Simmons also called on the Saudis to help usher in "a new era of energy transparency" to ward off what he said he fears could be a "nasty" energy surprise that could happen in the not-too-distant future. A step in the right direction would be for Saudi Aramco to provide monthly production level and depletion rate data on its oil wells and fields.
He also urged other key players in world energy markets to work together to avoid a future energy crisis. Simmons said the International Energy Agency should improve its own demand and cost data. One weak area within the IEA reporting system continues to be non-OPEC (Organization of Petroleum Exporting Companies) decline data, he said.
Meanwhile, OPEC should make public timely field-by-field production and well-by-well data, budget details, and third-party engineering reports. He also called on oil-producing countries to work on getting wild price volatility under control. This would include creating more-realistic models for how oil and natural gas need to be priced.

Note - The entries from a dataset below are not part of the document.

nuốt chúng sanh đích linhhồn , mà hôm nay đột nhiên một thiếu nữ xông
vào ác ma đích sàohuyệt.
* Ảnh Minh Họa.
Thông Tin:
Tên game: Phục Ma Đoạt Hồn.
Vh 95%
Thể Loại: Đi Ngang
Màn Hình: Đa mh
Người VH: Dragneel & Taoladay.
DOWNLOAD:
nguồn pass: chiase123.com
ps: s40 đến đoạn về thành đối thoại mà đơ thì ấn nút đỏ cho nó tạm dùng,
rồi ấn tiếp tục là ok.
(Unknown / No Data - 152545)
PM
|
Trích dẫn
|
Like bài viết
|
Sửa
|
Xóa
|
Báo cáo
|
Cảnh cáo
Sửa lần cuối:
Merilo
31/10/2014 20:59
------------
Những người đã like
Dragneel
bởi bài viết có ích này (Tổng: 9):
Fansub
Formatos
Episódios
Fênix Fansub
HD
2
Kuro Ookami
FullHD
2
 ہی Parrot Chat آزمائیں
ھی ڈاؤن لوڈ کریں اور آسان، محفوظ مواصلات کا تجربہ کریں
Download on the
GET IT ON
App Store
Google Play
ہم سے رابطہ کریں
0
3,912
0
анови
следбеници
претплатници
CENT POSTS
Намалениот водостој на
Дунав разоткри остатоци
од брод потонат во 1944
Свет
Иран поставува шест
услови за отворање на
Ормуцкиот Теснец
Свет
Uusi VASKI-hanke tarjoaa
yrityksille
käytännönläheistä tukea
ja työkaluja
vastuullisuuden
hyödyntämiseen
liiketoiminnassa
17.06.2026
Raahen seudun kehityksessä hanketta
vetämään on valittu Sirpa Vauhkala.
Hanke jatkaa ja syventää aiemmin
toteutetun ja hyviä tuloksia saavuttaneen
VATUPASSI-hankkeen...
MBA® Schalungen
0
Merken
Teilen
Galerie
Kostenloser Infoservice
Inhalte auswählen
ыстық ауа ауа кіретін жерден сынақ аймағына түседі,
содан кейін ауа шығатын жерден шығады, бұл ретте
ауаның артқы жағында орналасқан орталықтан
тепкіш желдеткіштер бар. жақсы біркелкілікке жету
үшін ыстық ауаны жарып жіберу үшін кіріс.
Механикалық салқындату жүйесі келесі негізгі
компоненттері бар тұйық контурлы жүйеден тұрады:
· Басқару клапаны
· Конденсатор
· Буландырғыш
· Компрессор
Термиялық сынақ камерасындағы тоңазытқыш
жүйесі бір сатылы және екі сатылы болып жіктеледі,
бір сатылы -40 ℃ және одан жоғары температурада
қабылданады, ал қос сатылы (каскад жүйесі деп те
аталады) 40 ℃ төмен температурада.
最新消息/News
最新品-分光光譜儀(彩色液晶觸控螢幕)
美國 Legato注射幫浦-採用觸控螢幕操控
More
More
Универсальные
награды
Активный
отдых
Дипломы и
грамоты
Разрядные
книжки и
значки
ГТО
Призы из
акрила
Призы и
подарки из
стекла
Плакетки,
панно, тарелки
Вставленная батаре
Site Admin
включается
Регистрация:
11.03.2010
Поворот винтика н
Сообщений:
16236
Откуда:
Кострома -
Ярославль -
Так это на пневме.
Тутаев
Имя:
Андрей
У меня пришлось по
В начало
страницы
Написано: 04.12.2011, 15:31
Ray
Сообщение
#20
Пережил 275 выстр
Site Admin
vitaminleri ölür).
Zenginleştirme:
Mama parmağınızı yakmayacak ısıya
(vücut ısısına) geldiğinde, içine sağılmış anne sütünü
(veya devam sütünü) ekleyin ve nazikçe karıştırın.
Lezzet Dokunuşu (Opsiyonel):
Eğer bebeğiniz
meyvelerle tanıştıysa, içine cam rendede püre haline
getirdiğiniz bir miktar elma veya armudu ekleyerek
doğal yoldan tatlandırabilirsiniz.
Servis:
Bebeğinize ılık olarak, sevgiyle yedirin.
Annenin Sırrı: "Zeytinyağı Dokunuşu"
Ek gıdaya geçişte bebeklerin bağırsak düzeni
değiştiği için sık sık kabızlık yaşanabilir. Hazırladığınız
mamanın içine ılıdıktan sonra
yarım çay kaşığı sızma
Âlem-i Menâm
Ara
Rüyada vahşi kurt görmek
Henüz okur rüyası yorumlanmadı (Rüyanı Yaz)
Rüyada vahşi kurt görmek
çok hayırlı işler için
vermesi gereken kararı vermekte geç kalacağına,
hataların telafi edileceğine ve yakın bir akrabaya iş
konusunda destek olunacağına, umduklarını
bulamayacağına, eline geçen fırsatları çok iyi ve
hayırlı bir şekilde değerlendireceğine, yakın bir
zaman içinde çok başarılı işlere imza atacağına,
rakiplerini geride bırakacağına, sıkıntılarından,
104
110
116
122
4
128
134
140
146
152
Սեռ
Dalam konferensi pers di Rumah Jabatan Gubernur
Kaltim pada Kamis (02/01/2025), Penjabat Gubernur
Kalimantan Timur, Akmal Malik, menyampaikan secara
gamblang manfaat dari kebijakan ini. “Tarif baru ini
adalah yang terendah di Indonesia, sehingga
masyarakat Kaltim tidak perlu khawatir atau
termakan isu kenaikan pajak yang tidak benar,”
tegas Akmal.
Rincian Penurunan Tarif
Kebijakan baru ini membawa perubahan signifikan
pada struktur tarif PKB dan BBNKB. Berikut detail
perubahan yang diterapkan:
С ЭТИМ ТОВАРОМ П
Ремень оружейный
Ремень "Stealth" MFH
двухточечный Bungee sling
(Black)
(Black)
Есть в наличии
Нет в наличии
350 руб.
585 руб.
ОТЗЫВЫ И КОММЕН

US energy policy implications
Simmons' work has not fallen on deaf ears. A few hours after the panel discussion, US Senate Energy and Natural Resources Chairman Pete Domenici (R-NM) issued a statement saying that concerns over "tired" Saudi supplies illustrated the need to continue research on hydrogen cars and to pass a stalled energy bill before Congress.
"President Bush had the vision to see past oil imports, OPEC quotas, and carbon emissions to a future of hydrogen-powered cars, clean air, and energy self-reliance for this great country," Domenici said.
"Last year, President Bush asked Congress for $1.8 billion for hydrogen research. Senate Republicans put in authorization for $2.1 billion—nearly $400 million more than requested—in our energy bill. S2095, the energy bill pending in the Senate, puts that investment, along with American ingenuity and innovation, to work to make a hydrogen future an American reality.
"If we pass S2095, we can put affordable, reliable hydrogen-powered cars on the road by the time the Saudi oil fields are tapped out, whenever that may be. Let's stop looking to foreign countries to solve our energy problems while we play politics with solutions here at home. I urge the swift passage of S2095."
Domenici noted that the US Energy Information Agency says Saudi Arabia needs to produce 13.6 million b/d by 2010 and 19.5 million b/d by 2020 to meet world oil demands. But he then cited a New York Times report that quoted an internal Saudi Aramco plan that estimates production in 2011 will be 10.15 million b/d.
Aramco dismisses claims
At CSIS and later at a briefing for reporters, senior Aramco officials strenuously denied Simmons assertions that fields may be declining at an alarming rate.
"He is asking all the right questions, but giving all the wrong answers," said Nansen Saleri, manager, reservoir management, for Aramco.
Aramco officials said that the SPE papers that Simmons cites addressed very specific technical issues that just represent a snapshot, not a full picture, of the company's oil fields.
"These papers discussed very specific problems that our engineers wanted to explain how they solved. They did not talk about everyday operations," said Baqi. "You don't write papers about all the good news."
Aramco officials also disputed charges that they are secretive about the way they manage their oil fields. Saleri said Aramco "opens its doors" about its operations and has invited scholars, scientists, and analysts, including Simmons, to their offices. Aramco officials acknowledged that there is certain information that their company does not disclose for competitive reasons. But Saleri and Baqi argued that Saudi Aramco has been far more transparent with its data compared with the foreign firms that used to run the country's oil fields.
They also sharply criticized Simmons for not trying to contact them or other company managers before the analyst went public with his conclusions.
"We didn't even get an e-mail about this," Saleri said.